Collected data
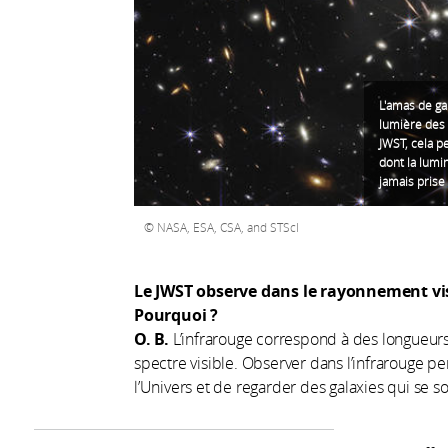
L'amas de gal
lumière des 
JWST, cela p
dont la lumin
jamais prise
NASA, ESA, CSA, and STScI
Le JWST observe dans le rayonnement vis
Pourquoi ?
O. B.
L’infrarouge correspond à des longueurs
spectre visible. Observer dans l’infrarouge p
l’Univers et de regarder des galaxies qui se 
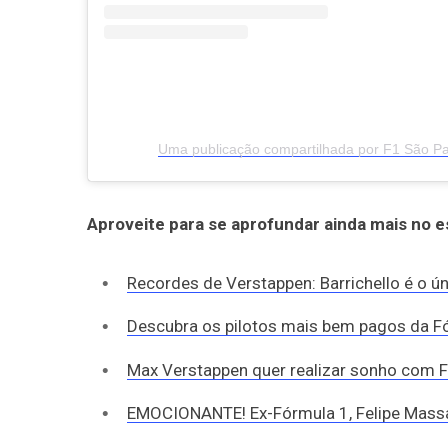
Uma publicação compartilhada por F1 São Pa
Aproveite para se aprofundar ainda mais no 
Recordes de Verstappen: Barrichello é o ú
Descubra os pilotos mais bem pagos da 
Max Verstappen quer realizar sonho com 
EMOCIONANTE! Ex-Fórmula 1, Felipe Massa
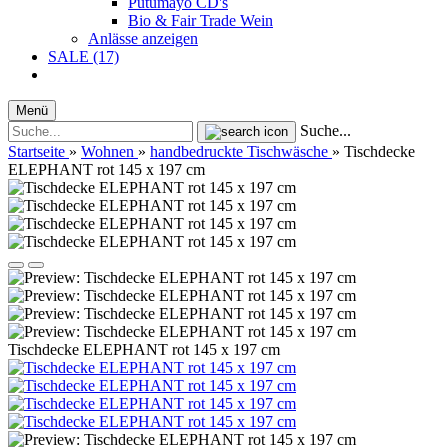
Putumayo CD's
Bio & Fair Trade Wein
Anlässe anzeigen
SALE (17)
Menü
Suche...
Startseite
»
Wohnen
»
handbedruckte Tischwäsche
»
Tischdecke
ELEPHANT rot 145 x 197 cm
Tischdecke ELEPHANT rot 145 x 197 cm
...
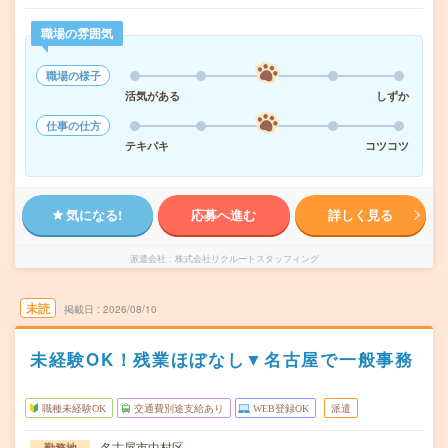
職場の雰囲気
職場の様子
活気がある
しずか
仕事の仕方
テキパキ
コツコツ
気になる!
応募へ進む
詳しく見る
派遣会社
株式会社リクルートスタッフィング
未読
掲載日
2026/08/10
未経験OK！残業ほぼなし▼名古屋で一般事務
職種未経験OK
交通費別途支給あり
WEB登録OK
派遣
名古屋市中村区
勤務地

Exercise description: Scan the lines above for the word "Tischdecke", then copy each line that has it.

Written response:
Tischdecke
Tischdecke ELEPHANT rot 145 x 197 cm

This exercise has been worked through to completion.